Michael Ondaatje: Word, Image, Imagination

Description

160 pages
Contains Bibliography, Index
$8.95
ISBN 0-88922-216-9

Publisher

Year

1984

Contributor

Reviewed by W.J. Keith

W.J. Keith is a retired professor of English at the University of Toronto and author A Sense of Style: Studies in the Art of Fiction in English-Speaking Canada.

Review

Because this is the first full-length study completely devoted to the work of Michael Ondaatje, one might have expected a conventional introductory survey. What Leslie Mundwiler offers, however, is something very different. In his “Introduction” he dismisses interpretation “in terms of biography or literary debts” because Ondaatje himself has “indicated dissatisfaction with these approaches” — a fact which might have encouraged a more skeptical critic to look into such matters. On the other hand, he has not provided “an evaluation of the place of Ondaatje’s work in our culture,” though he agrees that such an approach “would be valuable.” Instead, he raises some rather oblique questions: “What have been the apparent social determinants of his choice of subject matters? How has the publication of his work fitted into the institutional and economic character of Canadian publishing? What institutions and social formations are represented by Ondaatje’s reviewers and critics?” The result is a little dry.

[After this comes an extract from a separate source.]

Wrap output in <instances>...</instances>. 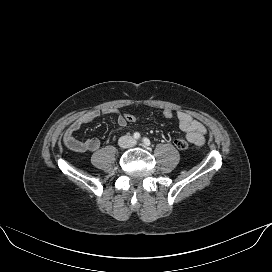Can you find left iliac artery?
<instances>
[{"instance_id": "left-iliac-artery-1", "label": "left iliac artery", "mask_w": 272, "mask_h": 272, "mask_svg": "<svg viewBox=\"0 0 272 272\" xmlns=\"http://www.w3.org/2000/svg\"><path fill=\"white\" fill-rule=\"evenodd\" d=\"M143 143L147 147L150 146V144H151V142H150V140L148 138H143Z\"/></svg>"}]
</instances>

But I must confess at this point that much of Mundwiler’s discussion went above my head. He is primarily interested in philosophical matters, and much of his space is taken up with quotations from and discussions of Schiller, Collingwood, Sartre, Merleau-Ponty, etc. He is concerned less with Ondaatje’s poetry than with the mental and social processes that give rise to it. Personally, I found this rather hard going. Moreover, what readership he anticipates for his book is by no means clear. Those who expect a literary treatment will be frustrated and disappointed; those interested in more abstract thought are not necessarily going to be familiar with Ondaatje’s work.

When Mundwiler tries to explain the special effects of Ondaatje’s imagery and syntax, he succeeds in doing so intellectually rather than poetically. In approaching Coming Through Slaughter, he seems more concerned with the impact of racial tension on Buddy Bolden than with Ondaatje’s technical virtuosity in presenting him. There is much to be said for discussions that raise the larger intellectual issues (literary criticism is always in danger of withdrawing into its own somewhat claustrophobic ivory tower), but one wonders whether this book is not a little premature. Most readers need help in meeting the challenge of Ondaatje’s artistic effects; Mundwiler’s study may have the effect of forcing them to run before they can walk. Those who already know their way around Ondaatje’s writings, however, may well find it useful.